Task instructions
Exact reproduction is required for the lines below starting at the line with "Артикул: КВ 3030" and ending at the line with "devono più essere svolte manualmente.", both included. No other lines, and no pictures.
(Stored data begins)
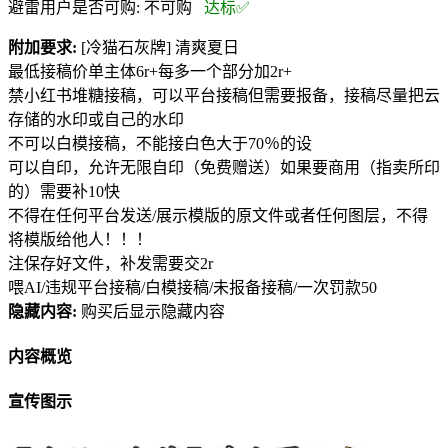
避雷用户是否可购:
不可购
达标✅
附加要求:
[冷猫石灰牌] 清爽夏日
最低接稿价单主体6r+每多一个部分加2r+
禁小红书堆糖接稿，可以平台接稿但需要报备，接稿尽量把云
存储的水印或自己的水印
不可以白模接稿，不能接白色大于70％的设
可以自印，允许无限自印（免费赠送）如果要商用（指卖所印
的）需要补10快
不得在任何平台发送/展示模版的原文件或者任何图层，不得
将模版给他人！！！
注保存好文件，补发需要交2r
喂AI/违规平台接稿/白模接稿/未报备接稿/一次罚款50
隐藏内容:
购买后显示隐藏内容
内容概览
宣传图示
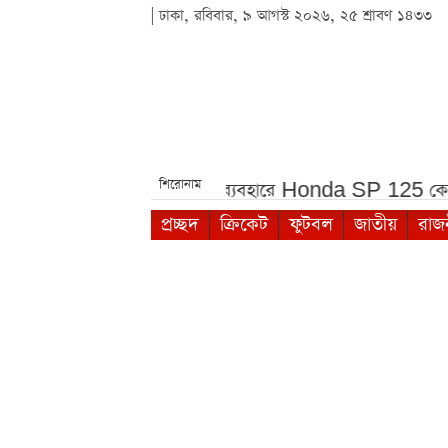
| ঢাকা, রবিবার, ৯ আগস্ট ২০২৬, ২৫ শ্রাবণ ১৪৩৩
শিরোনাম
ল অলি***
প্রতিদিনের ব্যবহারে Honda SP 125 কেন এত জনপ্র
প্রচ্ছদ
ক্রিকেট
ফুটবল
জাতীয়
রাজ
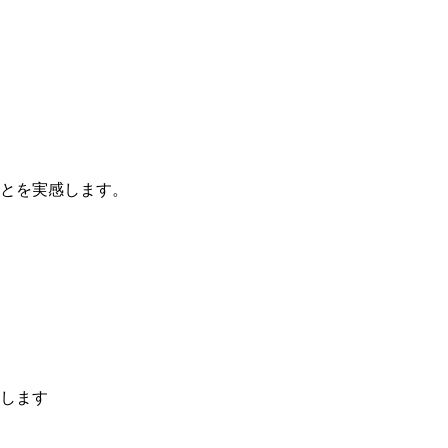
とを実感します。
します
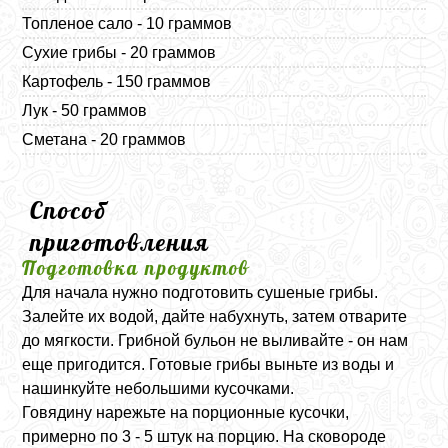
Топленое сало - 10 граммов
Сухие грибы - 20 граммов
Картофель - 150 граммов
Лук - 50 граммов
Сметана - 20 граммов
Способ
приготовления
Подготовка продуктов
Для начала нужно подготовить сушеные грибы.
Залейте их водой, дайте набухнуть, затем отварите
до мягкости. Грибной бульон не выливайте - он нам
еще пригодится. Готовые грибы выньте из воды и
нашинкуйте небольшими кусочками.
Говядину нарежьте на порционные кусочки,
примерно по 3 - 5 штук на порцию. На сковороде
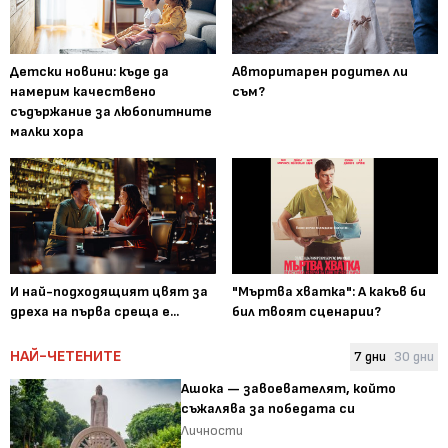
Детски новини: къде да
Авторитарен родител ли
намерим качествено
съм?
съдържание за любопитните
малки хора
И най-подходящият цвят за
"Мъртва хватка": А какъв би
дреха на първа среща е...
бил твоят сценарии?
НАЙ-ЧЕТЕНИТЕ
7 дни
30 дни
Ашока — завоевателят, който
съжалява за победата си
Личности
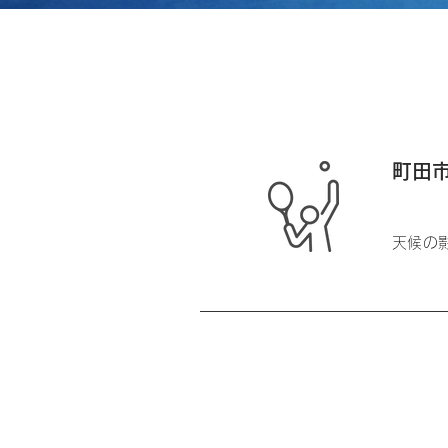
​町田
天候の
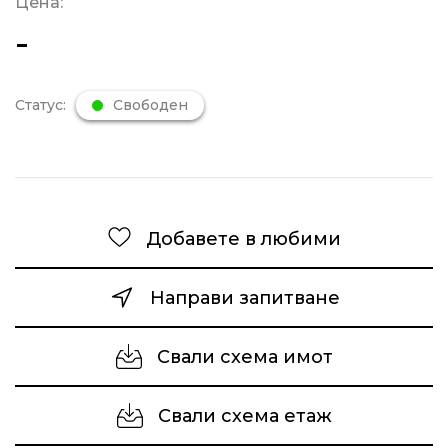
Цена:
-
Статус:
Свободен
Добавете в любими
Направи запитване
Свали схема имот
Свали схема етаж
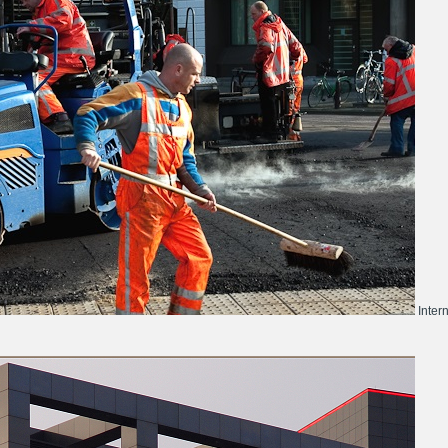
Inter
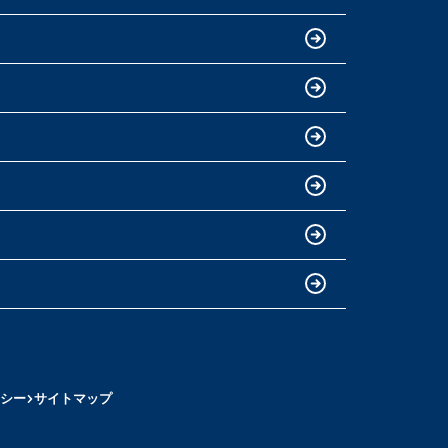
シー
サイトマップ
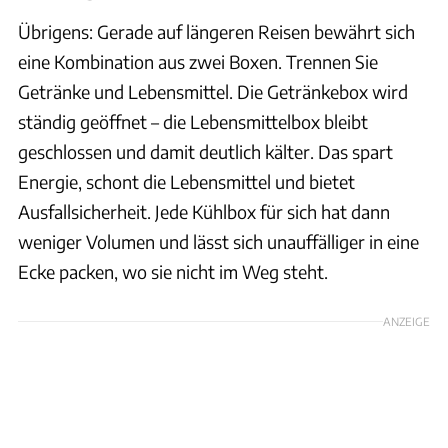
Übrigens: Gerade auf längeren Reisen bewährt sich
eine Kombination aus zwei Boxen. Trennen Sie
Getränke und Lebensmittel. Die Getränkebox wird
ständig geöffnet – die Lebensmittelbox bleibt
geschlossen und damit deutlich kälter. Das spart
Energie, schont die Lebensmittel und bietet
Ausfallsicherheit. Jede Kühlbox für sich hat dann
weniger Volumen und lässt sich unauffälliger in eine
Ecke packen, wo sie nicht im Weg steht.
ANZEIGE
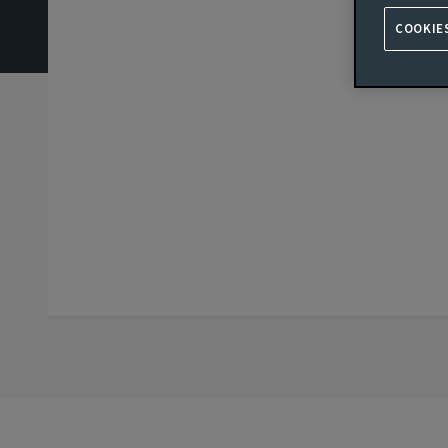
COOKIE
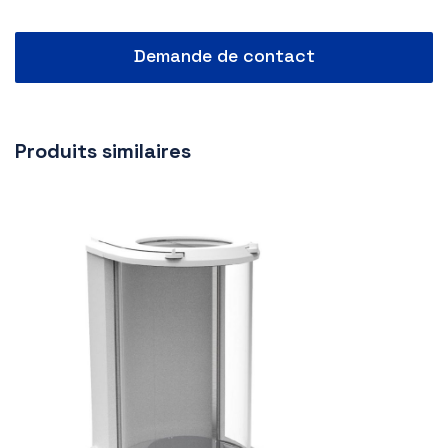
Demande de contact
Produits similaires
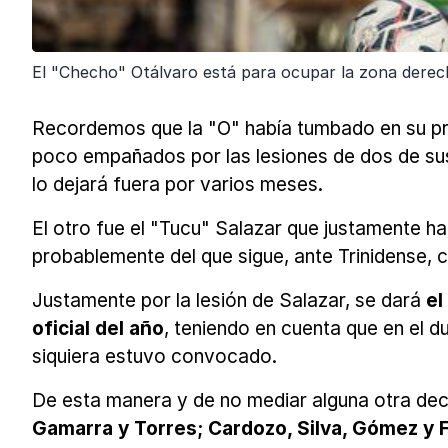
El "Checho" Otálvaro está para ocupar la zona derech
Recordemos que la "O" había tumbado en su pri
poco empañados por las lesiones de dos de sus 
lo dejará fuera por varios meses.
El otro fue el "Tucu" Salazar que justamente ha
probablemente del que sigue, ante Trinidense, 
Justamente por la lesión de Salazar, se dará
el
oficial del año
, teniendo en cuenta que en el 
siquiera estuvo convocado.
De esta manera y de no mediar alguna otra deci
Gamarra y Torres; Cardozo, Silva, Gómez y 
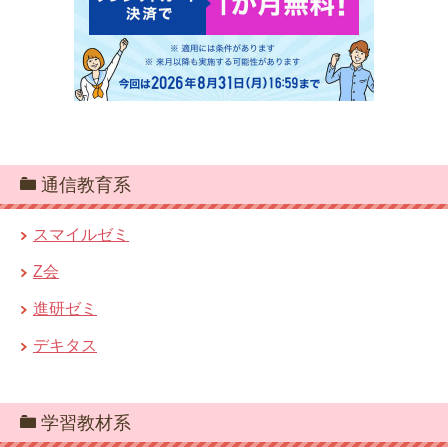
通信教育系
スマイルゼミ
Z会
進研ゼミ
デキタス
学習教材系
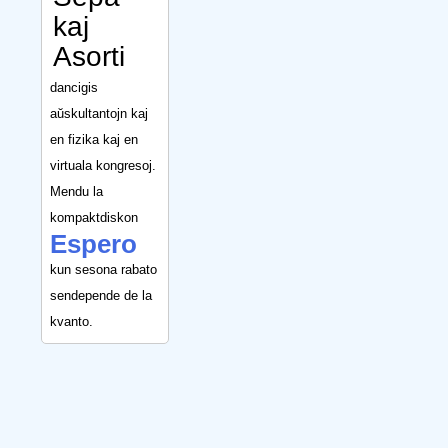
kaj
Asorti
dancigis
aŭskultantojn kaj
en fizika kaj en
virtuala kongresoj.
Mendu la
kompaktdiskon
Espero
kun sesona rabato
sendepende de la
kvanto.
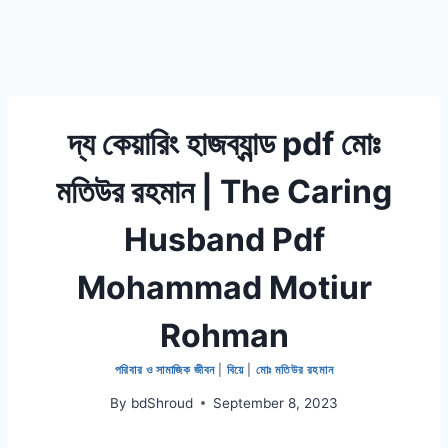
দ্য কেয়ারিং হাজব্যান্ড pdf মোঃ
মতিউর রহমান | The Caring
Husband Pdf
Mohammad Motiur
Rohman
পরিবার ও সামাজিক জীবন
|
বিয়ে
|
মোঃ মতিউর রহমান
By
bdShroud
September 8, 2023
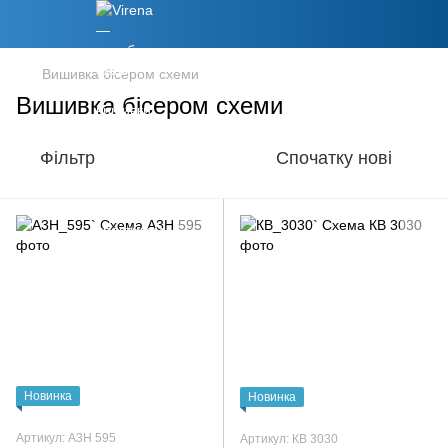
Вишивка бісером схеми
Вишивка бісером схеми
Фільтр
Спочатку нові
Новинка
Новинка
Артикул: А3Н 595
Артикул: КВ 3030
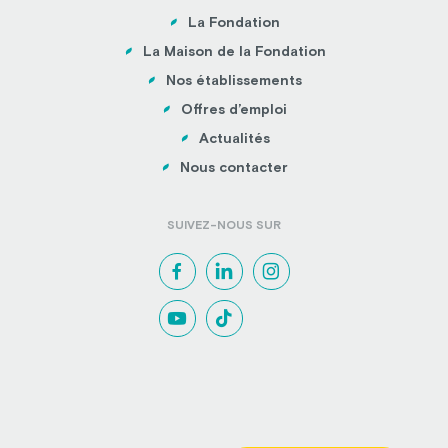
La Fondation
La Maison de la Fondation
Nos établissements
Offres d’emploi
Actualités
Nous contacter
SUIVEZ-NOUS SUR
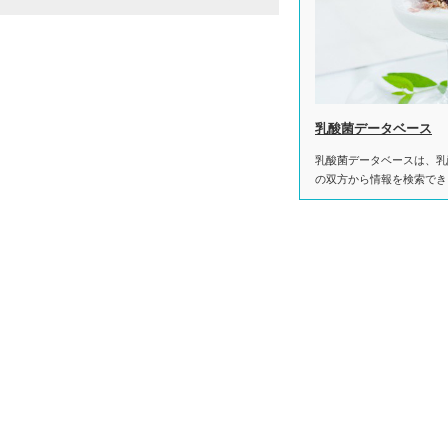
乳酸菌データベース
乳酸菌データベースは、乳
の双方から情報を検索でき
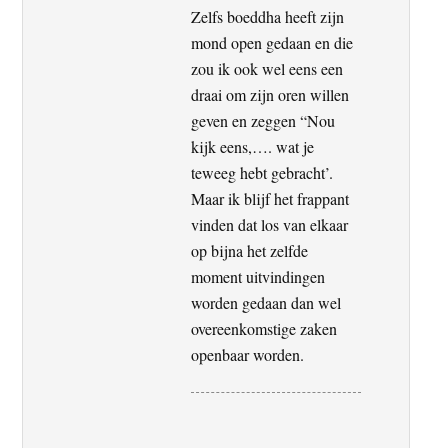
Zelfs boeddha heeft zijn
mond open gedaan en die
zou ik ook wel eens een
draai om zijn oren willen
geven en zeggen “Nou
kijk eens,…. wat je
teweeg hebt gebracht’.
Maar ik blijf het frappant
vinden dat los van elkaar
op bijna het zelfde
moment uitvindingen
worden gedaan dan wel
overeenkomstige zaken
openbaar worden.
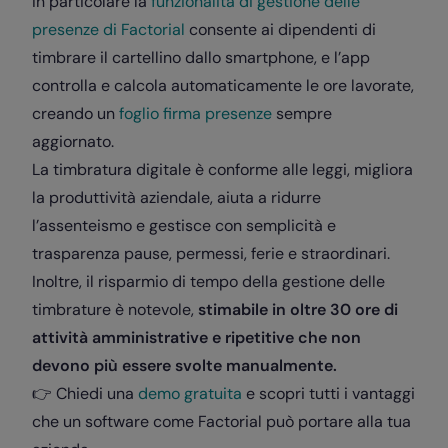
In particolare la
funzionalità di gestione delle
presenze di Factorial
consente ai dipendenti di
timbrare il cartellino dallo smartphone, e l’app
controlla e calcola automaticamente le ore lavorate,
creando un
foglio firma presenze
sempre
aggiornato.
La timbratura digitale è conforme alle leggi, migliora
la produttività aziendale, aiuta a ridurre
l’assenteismo e gestisce con semplicità e
trasparenza pause, permessi, ferie e straordinari.
Inoltre, il risparmio di tempo della gestione delle
timbrature è notevole,
stimabile in oltre 30 ore di
attività amministrative e ripetitive che non
devono più essere svolte manualmente.
👉 Chiedi una
demo gratuita
e scopri tutti i vantaggi
che un software come Factorial può portare alla tua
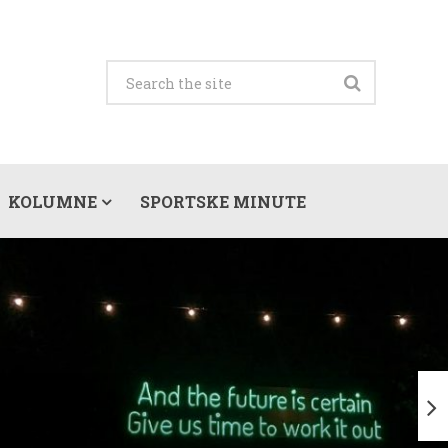
KOLUMNE
SPORTSKE MINUTE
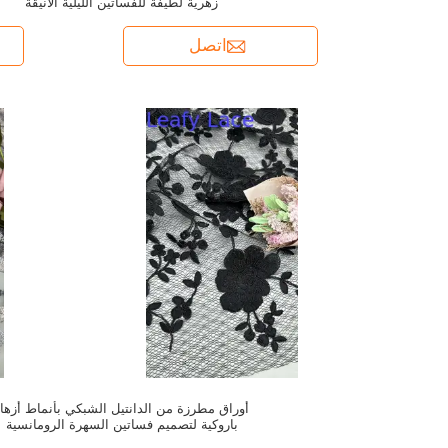
زهرية لطيفة للفساتين الليلية الأنيقة
اتصل
أوراق مطرزة من الدانتيل الشبكي بأنماط أزهار
باروكية لتصميم فساتين السهرة الرومانسية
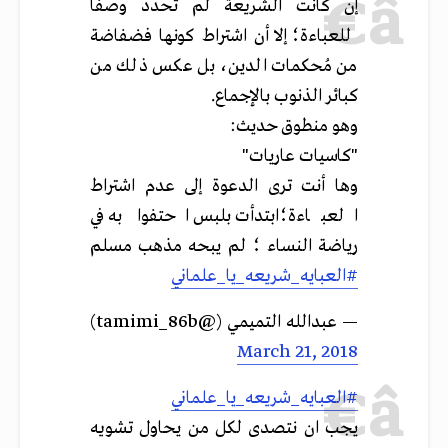
إن كانت الشريعة لم تحدد وصفاً
للعباءة؛ إلا أن اشتراط كونها فضفاضة
من مُحكمات الدين، بل عكس ذلك من
كبائر الذنوب بالإجماع.
وهو منطوق حديث:
"كاسيات عاريات"
وها أنت ترى الدعوة إلى عدم اشتراط
العباءة؛ابتدأت بلبس احتفوا به في
رياضة النساء ؛ لم يبحه مذهب مسلم
#العبايه_شريعه_يا_علماني
— عبدالله التميمي (@tamimi_86b)
March 21, 2018
#العبايه_شريعه_يا_علماني
يجب ان نتصدى لكل من يحاول تشويه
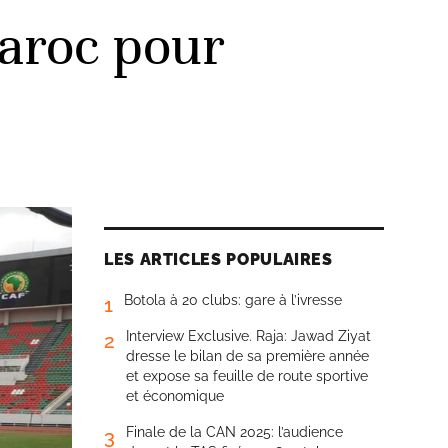
aroc pour
LES ARTICLES POPULAIRES
Botola à 20 clubs: gare à l’ivresse
1
Interview Exclusive. Raja: Jawad Ziyat
2
dresse le bilan de sa première année
et expose sa feuille de route sportive
et économique
Finale de la CAN 2025: l’audience
3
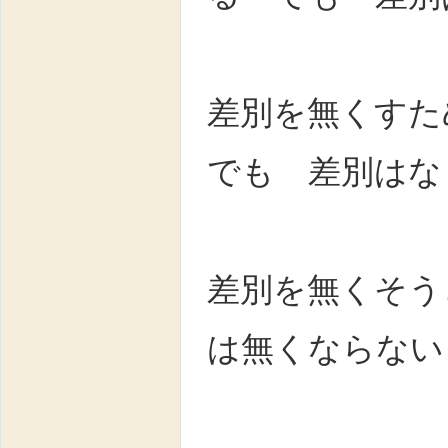
差別を無くす
でも 差別はな
差別を無くそう
は無くならない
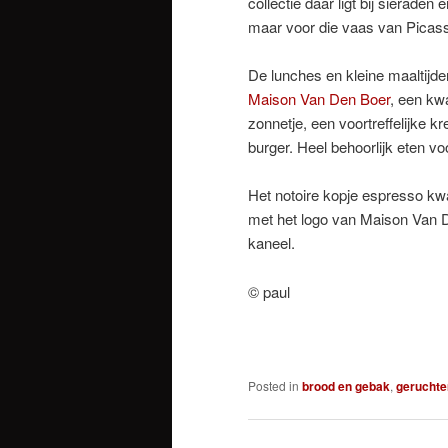
collectie daar ligt bij sierade
maar voor die vaas van Picas
De lunches en kleine maaltij
Maison Van Den Boer
, een kwa
zonnetje, een voortreffelijke kr
burger. Heel behoorlijk eten
Het notoire kopje espresso kw
met het logo van Maison Van D
kaneel.
© paul
Posted in
brood en gebak
,
geruchte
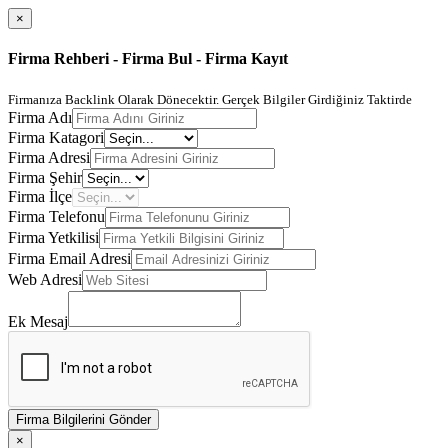
×
Firma Rehberi - Firma Bul - Firma Kayıt
Firmanıza Backlink Olarak Dönecektir. Gerçek Bilgiler Girdiğiniz Taktirde
Firma Adı
Firma Katagori
Firma Adresi
Firma Şehir
Firma İlçe
Firma Telefonu
Firma Yetkilisi
Firma Email Adresi
Web Adresi
Ek Mesaj
Firma Bilgilerini Gönder
×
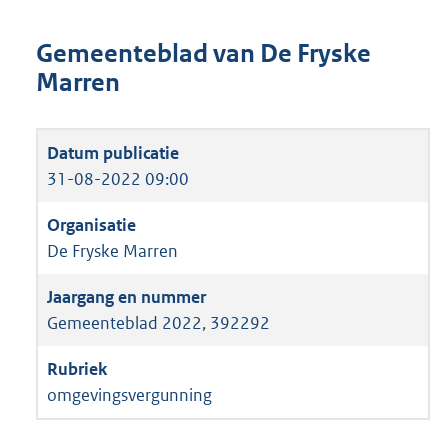
Gemeenteblad van De Fryske
Marren
31-08-2022 09:00
De Fryske Marren
Gemeenteblad 2022, 392292
omgevingsvergunning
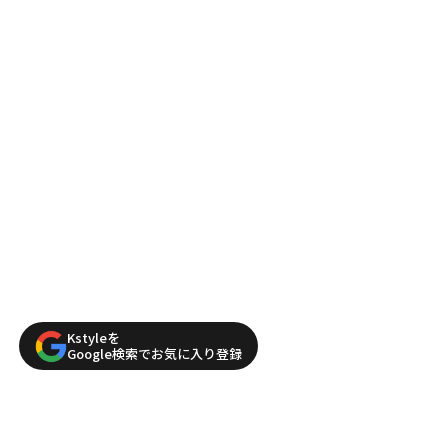
Kstyleを
Google検索でお気に入り登録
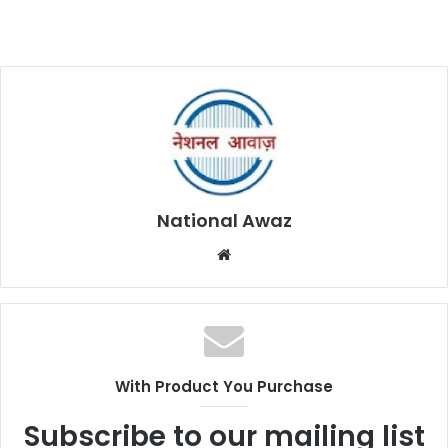
National Awaz
W
e
b
s
i
t
With Product You Purchase
e
Subscribe to our mailing list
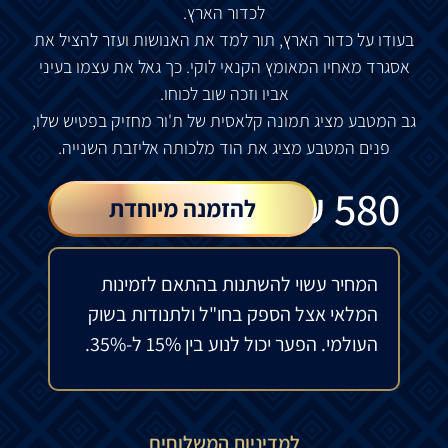
לכדור הארץ.
בעודו על כדור הארץ, תור למד את האנושות ועזר להציל את
אסגרד מאחיו המאומץ הקנאי לוקי. כך גאל את עצמו בעיני
אביו וזכה שוב לכוחו.
גב המטבע מציג תמונה קלאסית של ת'ור מחזיק בפטיש שלו,
פנים המטבע מציג את הוד מלכותה אליזבת השנייה.
₪
580
להזמנה מיוחדת
המחיר עשוי להשתנות בהתאם לזמינות
המלאי אצל הספק בחו"ל ולתנודות בשוק
העולמי. הפער יכול לנוע בין 15% ל-35%.
למדיניות המשלוחים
(Stored data ends)
Output
Артикул: КВ 3030
La Fondation
La Maison de la Fondation
Nos établissements
Offres d’emploi
Actualités
Nous contacter
SUIVEZ-NOUS SUR
乳酸菌データベース
乳酸菌データベースは、乳
の双方から情報を検索でき
Zelfs boeddha heeft zijn
mond open gedaan en die
zou ik ook wel eens een
draai om zijn oren willen
geven en zeggen “Nou
kijk eens,…. wat je
teweeg hebt gebracht’.
Maar ik blijf het frappant
vinden dat los van elkaar
op bijna het zelfde
moment uitvindingen
worden gedaan dan wel
overeenkomstige zaken
openbaar worden.
In particolare la
funzionalità di gestione delle
presenze di Factorial
consente ai dipendenti di
timbrare il cartellino dallo smartphone, e l’app
controlla e calcola automaticamente le ore lavorate,
creando un
foglio firma presenze
sempre
aggiornato.
La timbratura digitale è conforme alle leggi, migliora
la produttività aziendale, aiuta a ridurre
l’assenteismo e gestisce con semplicità e
trasparenza pause, permessi, ferie e straordinari.
Inoltre, il risparmio di tempo della gestione delle
timbrature è notevole,
stimabile in oltre 30 ore di
attività amministrative e ripetitive che non
devono più essere svolte manualmente.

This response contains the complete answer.